NeurIPS 2020

Linear Disentangled Representations and Unsupervised Action Estimation


Review 1

Summary and Contributions: This paper analyses new and existing VAE methods, finding that many do not naturally find irreducible representations, but that they can be improved by changing the loss landscape. This paper also proposes a new disentanglement metric that measures the independence of group actions on the learned representation. Finally the paper proposes a method to recover actions from transitions when no labelling is available, assuming the actions correspond to independent observational components of the environment. Rebuttal: Thank you for your response, I continue to support acceptance for this paper.

Strengths: This paper does an interesting follow up and analysis on existing methods, and then provide an interesting addition. The analysis itself is insightful; taking a very simple setting, how do various VAE/disentangling methods succeed and fail? The results are not extremely surprising but they provide more evidence, which is good. The novel algorithmic contributions of this paper are also interesting, in the sense that they add to the space of VAE. Although attempting to recover actions from observational data is not novel from an RL perspective, within the space of disentanglement literature this is a neat contribution. Another strength of this paper is that I found it to be very well written, clear & concise.
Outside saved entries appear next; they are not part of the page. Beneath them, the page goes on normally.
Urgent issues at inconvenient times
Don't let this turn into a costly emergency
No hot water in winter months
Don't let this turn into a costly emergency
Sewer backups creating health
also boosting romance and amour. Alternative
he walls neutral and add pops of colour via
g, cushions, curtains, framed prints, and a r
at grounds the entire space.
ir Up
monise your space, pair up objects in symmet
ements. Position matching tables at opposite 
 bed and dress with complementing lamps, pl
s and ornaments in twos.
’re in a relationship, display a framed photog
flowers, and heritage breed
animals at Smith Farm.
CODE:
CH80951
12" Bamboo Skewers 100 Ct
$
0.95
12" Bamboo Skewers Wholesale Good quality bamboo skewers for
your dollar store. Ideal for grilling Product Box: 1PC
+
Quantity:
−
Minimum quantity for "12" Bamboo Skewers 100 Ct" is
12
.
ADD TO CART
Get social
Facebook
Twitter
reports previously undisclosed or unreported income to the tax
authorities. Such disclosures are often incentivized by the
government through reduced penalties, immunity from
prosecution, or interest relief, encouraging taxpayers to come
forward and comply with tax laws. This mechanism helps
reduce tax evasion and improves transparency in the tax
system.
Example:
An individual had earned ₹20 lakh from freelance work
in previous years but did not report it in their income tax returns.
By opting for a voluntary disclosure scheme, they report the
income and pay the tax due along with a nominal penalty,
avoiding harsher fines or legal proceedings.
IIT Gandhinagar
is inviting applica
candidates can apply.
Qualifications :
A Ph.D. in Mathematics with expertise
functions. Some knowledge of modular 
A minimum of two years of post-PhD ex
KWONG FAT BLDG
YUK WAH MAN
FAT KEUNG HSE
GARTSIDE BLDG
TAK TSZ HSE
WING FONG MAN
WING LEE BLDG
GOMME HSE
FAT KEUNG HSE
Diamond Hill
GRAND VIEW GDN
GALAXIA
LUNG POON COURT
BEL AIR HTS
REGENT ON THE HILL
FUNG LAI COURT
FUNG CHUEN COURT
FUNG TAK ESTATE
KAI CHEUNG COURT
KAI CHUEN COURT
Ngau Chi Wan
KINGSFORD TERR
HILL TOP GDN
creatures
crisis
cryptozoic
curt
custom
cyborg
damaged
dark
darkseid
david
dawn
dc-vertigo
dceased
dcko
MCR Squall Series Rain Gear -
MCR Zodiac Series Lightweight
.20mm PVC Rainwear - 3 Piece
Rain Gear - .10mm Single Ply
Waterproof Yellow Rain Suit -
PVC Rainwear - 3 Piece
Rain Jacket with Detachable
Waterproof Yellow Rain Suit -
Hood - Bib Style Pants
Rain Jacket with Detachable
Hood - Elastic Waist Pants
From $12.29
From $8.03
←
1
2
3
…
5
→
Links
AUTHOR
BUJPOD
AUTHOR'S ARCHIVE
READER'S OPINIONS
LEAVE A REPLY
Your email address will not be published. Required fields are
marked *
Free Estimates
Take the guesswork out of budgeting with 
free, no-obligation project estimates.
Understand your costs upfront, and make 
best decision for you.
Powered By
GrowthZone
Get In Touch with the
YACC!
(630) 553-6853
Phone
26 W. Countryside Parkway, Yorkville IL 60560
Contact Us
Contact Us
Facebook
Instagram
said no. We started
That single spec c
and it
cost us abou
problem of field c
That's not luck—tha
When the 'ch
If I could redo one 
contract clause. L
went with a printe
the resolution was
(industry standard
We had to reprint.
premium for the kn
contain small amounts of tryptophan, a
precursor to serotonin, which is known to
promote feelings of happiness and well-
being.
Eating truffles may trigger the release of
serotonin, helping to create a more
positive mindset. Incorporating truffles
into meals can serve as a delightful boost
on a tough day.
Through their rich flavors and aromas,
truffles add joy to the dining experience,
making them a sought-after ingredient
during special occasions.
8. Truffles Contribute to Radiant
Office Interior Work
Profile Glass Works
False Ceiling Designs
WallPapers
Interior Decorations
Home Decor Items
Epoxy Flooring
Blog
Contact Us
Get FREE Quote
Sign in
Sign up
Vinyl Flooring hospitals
Weaknesses: It's not clear to me whether we're starting to overfit to such simple disentanglement cases as a blob on a 2d grid (well, in a sense we already have, see e.g. [4]) where we recover x & y, or whether it's valuable to pursue those simplest cases to the limit where we understand them and where our methods should pass these like sanity checks. I say this because while I see the value of such setups where we control and understand everything, the problems we care about in the end are not that clean, so is it worth pursuing the simple settings to the limit? Another weakness-that's-not-necessarily-a-weakness is that the algorithmic contributions of this paper borrow a lot from existing ideas, and are thus of limited novelty. Related to this is the lack of comparisons with such existing ideas. While the authors do a good job of referring to the disentanglement literature, parallels to the RL literature are lacking (see below).
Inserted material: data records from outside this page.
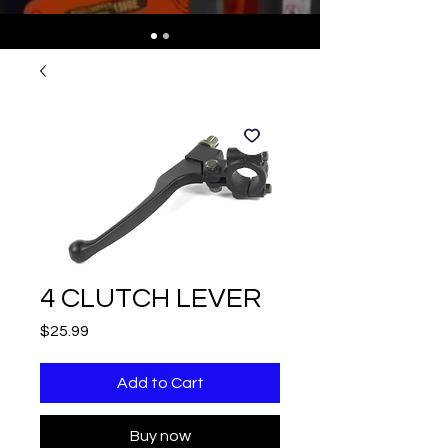
4 CLUTCH LEVER
Price
$25.99
Add to Cart
Buy now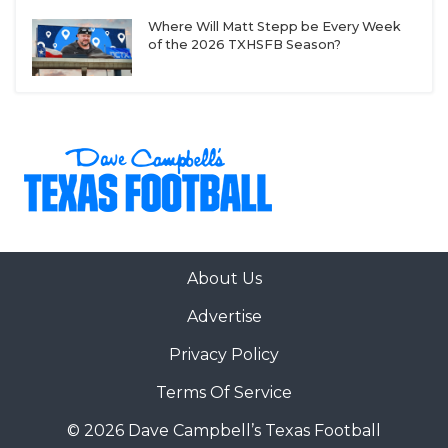
Where Will Matt Stepp be Every Week
of the 2026 TXHSFB Season?
About Us
Advertise
Privacy Policy
Terms Of Service
© 2026 Dave Campbell’s Texas Football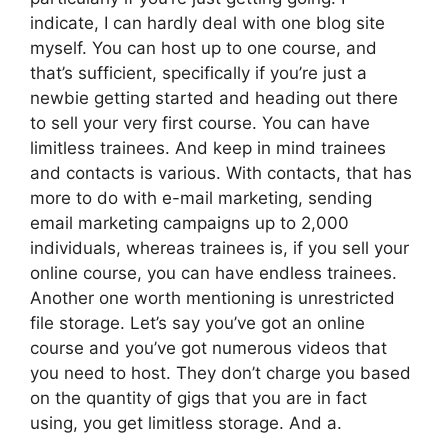
indicate, I can hardly deal with one blog site
myself. You can host up to one course, and
that’s sufficient, specifically if you’re just a
newbie getting started and heading out there
to sell your very first course. You can have
limitless trainees. And keep in mind trainees
and contacts is various. With contacts, that has
more to do with e-mail marketing, sending
email marketing campaigns up to 2,000
individuals, whereas trainees is, if you sell your
online course, you can have endless trainees.
Another one worth mentioning is unrestricted
file storage. Let’s say you’ve got an online
course and you’ve got numerous videos that
you need to host. They don’t charge you based
on the quantity of gigs that you are in fact
using, you get limitless storage. And a.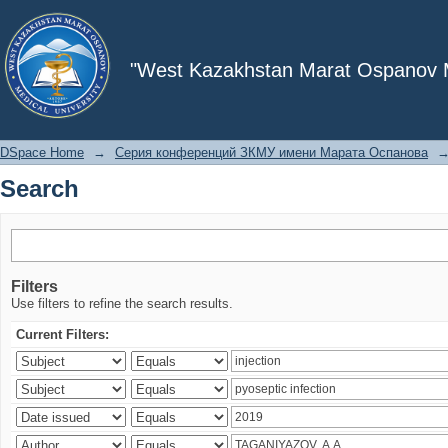
Search
"West Kazakhstan Marat Ospanov Me
DSpace Home
→
Серия конференций ЗКМУ имени Марата Оспанова
Search
Filters
Use filters to refine the search results.
Current Filters: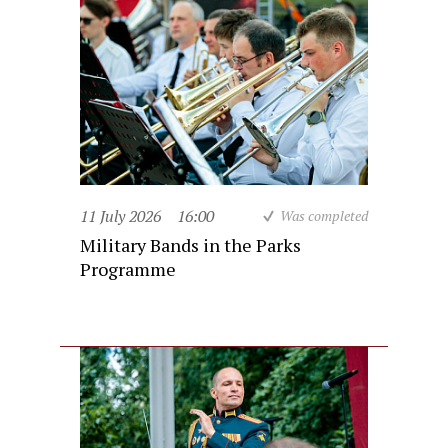
11 July 2026
16:00
Was completed
Military Bands in the Parks
Programme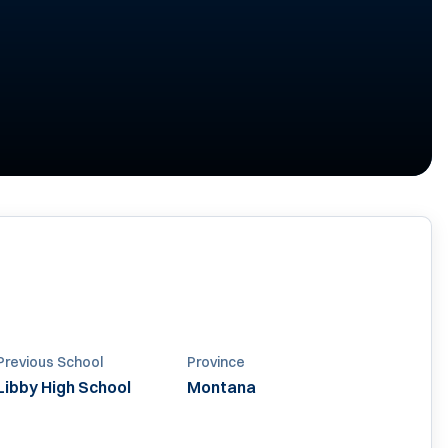
Previous School
Province
Libby High School
Montana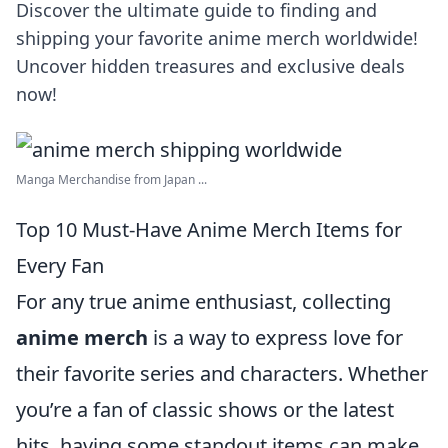
Discover the ultimate guide to finding and
shipping your favorite anime merch worldwide!
Uncover hidden treasures and exclusive deals
now!
Manga Merchandise from Japan ...
Top 10 Must-Have Anime Merch Items for
Every Fan
For any true anime enthusiast, collecting
anime merch
is a way to express love for
their favorite series and characters. Whether
you’re a fan of classic shows or the latest
hits, having some standout items can make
Correctness: I could not find anything wrong.

Clarity: The paper is very well written and clear.

Relation to Prior Work: The second part of this work which aims at recovering the action space of an interactive agent is reminiscent of several prior works [1-5]. Although in this work the actions taken are unknown, the rewards used to recover which actions were taken is similar to ones use in some of these works [1,3,4] to reward disentangled feature/policy pairs. It may be interesting to compare to/consider them, especially considering that the proposed method seems to have the exact same weaknesses; an almost perfect disentanglement in simple environments such as gridworlds, the occasional suboptimal minima where learning gets stuck with redundant or mis-disentangled actions/policies, and an inability to deal with longer action sequences correctly. An interesting, if unsatisfactory conclusion from these works is that such approaches do not cleanly scale to more complex observation and action spaces. I wonder if the same is true here. Maybe less relevant, but I am also reminded of Independent Mechanisms [6]. [1] Learning what you can do before doing anything, Rybkin et al, ICLR 2019 [2] Contingency-aware exploration in reinforcement learning, Choi et al, ICLR 2019 [3] Disentangling Controllable and Uncontrollable Factors by Interacting with the World, Sawada et al, NeurIPS 2018 [4] Independently controllable factors, Thomas et al., 2017 [5] Imitating Latent Policies from Observation, Edwards et al, ICML 2019 [6] Learning Independent Causal Mechanisms, Parascandolo et al, ICML 2018

Reproducibility: Yes

Additional Feedback: I do think it would be valuable to understand how brittle the proposed method is, or to conjecture more on its weaknesses. I don't think experiments on something like Atari are necessary nor would be valuable, but adding a bit of noise, confounders, or observational complexity would probably be quite informative as to the robustness of the various methods.


Review 2

Summary and Contributions: The paper investigates how the concept of Symmetry Based Disentangled Representation Learning (SBDRL) relates to other popular disentanglement metrics and representation learning methods. In particular it demonstrates that 1) models such as the VAE do not learn linear disentangled representations, unless explicitly biased to, and 2) linear disentangled representations seem to improve already established metrics such as the mutual information gap (MIG). The authors build up on an existing Forward VAE model and describe an unsupervised method to train it.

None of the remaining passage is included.